Melancholy Babies:  Angst Is In Again
New York Times  ·  Sept 99

by John Pareles

Popular music, the id of American culture, market-tests attitudes along with rhythms and tunes.

For most of 1999, the pop charts have been divided among four disparate, teen-centered moods: the gooey romance of groups like the Backstreet Boys, the peppy Spanglish pop of Ricky Martin (who is scheduled to perform amid bilingual squeals at Madison Square Garden on Oct. 28), the frat-boy boorishness of bands like Limp Bizkit and the action-movie nihilism of gangsta rap. Part of the audience is soaking up sweet nothings; another part fantasizes on lashing out.

What has been missing for some time amid pop's puppy love and acting up is a mentality that was a staple of early-1990s rock: brooding, questioning, self-lacerating angst.

With a buoyant economy and a pop-cultural landscape full of pumped-up wrestlers and invincible action-movie heroes, pop audiences grew impatient with troubled rock stars who turned their frustrations inward, especially when they proclaimed their need to be alone while they worked the arena circuit.

But in the 1999 season, angst is going to try for a comeback. Leading the misery brigade is Trent Reznor, who has taken five years to come up with a sequel to "The Downward Spiral."

Between albums, he has steered Marilyn Manson to notoriety and supervised the soundtrack to "Natural Born Killers," but Nine Inch Nails' particular blend of industrial crunch and Beatles melody, self-loathing and blurted confessions of bad impulses went silent.  

Worked over in studio solitude for years, the new Nine Inch Nails album, "The Fragile," which is due Sept. 21, seeks new nadirs of bitter disclosure matched to fine-tuned sonic assaults.

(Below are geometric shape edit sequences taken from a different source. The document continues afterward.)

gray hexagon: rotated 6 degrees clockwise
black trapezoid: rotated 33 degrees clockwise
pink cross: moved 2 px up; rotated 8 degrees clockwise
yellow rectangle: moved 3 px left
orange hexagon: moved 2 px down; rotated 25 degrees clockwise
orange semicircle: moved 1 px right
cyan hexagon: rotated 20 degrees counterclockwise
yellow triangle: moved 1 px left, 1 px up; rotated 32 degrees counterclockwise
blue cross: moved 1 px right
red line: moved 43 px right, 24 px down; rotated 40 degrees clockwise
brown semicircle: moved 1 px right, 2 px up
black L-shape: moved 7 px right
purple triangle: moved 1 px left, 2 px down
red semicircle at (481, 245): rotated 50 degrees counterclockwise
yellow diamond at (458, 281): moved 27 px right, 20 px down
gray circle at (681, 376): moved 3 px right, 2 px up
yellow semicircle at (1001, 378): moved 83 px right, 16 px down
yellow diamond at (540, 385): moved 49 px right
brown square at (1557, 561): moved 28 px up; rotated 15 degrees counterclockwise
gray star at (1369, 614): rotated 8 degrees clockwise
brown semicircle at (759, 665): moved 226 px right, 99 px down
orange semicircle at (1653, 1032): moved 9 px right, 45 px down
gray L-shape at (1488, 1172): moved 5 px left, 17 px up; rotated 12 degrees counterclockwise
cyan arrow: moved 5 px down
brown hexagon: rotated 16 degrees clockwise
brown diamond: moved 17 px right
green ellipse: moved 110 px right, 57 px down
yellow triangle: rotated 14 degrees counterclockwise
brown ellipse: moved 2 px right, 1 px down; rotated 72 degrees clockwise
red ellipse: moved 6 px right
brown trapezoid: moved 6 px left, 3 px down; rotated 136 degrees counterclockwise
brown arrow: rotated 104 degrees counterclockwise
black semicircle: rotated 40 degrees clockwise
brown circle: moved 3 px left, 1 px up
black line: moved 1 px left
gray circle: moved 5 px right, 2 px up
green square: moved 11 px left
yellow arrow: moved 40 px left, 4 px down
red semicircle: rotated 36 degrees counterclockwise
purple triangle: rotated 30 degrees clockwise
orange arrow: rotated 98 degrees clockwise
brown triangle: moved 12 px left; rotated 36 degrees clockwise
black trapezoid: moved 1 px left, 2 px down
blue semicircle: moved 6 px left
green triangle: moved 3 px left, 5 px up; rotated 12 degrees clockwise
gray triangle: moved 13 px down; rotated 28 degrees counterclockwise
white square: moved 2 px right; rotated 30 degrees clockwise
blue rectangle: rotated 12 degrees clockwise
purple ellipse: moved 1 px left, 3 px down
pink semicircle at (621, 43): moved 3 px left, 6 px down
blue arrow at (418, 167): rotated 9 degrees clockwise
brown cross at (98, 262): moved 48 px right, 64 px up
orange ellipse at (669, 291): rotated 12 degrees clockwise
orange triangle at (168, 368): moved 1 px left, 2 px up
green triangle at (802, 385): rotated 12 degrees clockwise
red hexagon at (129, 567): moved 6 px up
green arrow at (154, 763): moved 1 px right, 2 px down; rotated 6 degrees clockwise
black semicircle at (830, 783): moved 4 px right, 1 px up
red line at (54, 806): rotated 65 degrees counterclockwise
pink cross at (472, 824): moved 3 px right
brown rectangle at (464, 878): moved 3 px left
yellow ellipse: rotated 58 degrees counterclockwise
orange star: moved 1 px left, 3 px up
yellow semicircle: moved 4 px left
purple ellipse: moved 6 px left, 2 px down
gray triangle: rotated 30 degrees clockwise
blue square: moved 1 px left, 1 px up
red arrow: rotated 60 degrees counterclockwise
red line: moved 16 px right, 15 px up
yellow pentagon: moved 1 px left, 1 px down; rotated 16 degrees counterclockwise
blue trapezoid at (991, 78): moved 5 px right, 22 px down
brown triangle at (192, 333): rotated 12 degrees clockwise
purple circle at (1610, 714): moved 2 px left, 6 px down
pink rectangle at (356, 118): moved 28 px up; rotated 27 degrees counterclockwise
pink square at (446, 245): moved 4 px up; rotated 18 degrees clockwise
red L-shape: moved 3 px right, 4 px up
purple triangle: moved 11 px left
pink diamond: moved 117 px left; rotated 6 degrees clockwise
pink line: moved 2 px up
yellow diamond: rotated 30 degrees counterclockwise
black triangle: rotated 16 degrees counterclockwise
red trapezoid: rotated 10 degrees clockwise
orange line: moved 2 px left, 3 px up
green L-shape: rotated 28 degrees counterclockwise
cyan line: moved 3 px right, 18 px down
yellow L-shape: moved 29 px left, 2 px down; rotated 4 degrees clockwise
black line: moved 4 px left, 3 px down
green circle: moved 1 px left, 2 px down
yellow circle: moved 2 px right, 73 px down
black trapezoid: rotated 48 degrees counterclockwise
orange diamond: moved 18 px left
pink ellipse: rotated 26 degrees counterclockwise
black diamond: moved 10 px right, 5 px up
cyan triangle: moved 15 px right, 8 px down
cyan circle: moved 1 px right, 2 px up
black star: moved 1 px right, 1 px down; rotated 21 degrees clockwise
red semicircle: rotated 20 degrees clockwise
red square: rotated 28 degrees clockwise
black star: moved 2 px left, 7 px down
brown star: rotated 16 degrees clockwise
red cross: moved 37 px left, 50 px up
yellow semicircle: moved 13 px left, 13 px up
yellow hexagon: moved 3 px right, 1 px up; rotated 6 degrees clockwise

Another forlorn character, Fiona Apple, returns in November with her second album, which, cantankerously, has a 90-word title. Her songs provide a corrective to the dewy-eyed, happy-ever-after romance that has retaken the Top 10; she remembers the ups and downs and messy, self-destructive details of love and lust, and she sings about them in a voice with a melancholy bitterness that makes her seem far older than 22.

The reception of both albums will measure whether adolescents still want to admit they're tormented from within. Other songwriters who are about to release albums that are neither sunny nor belligerent include Tori Amos and a subdued David Bowie.

But all those performers have to wonder whether listeners are still interested in the continuity of a career. From the 1960s onward, rock songwriters have been able to depend on loyalty from radio programmers and fans.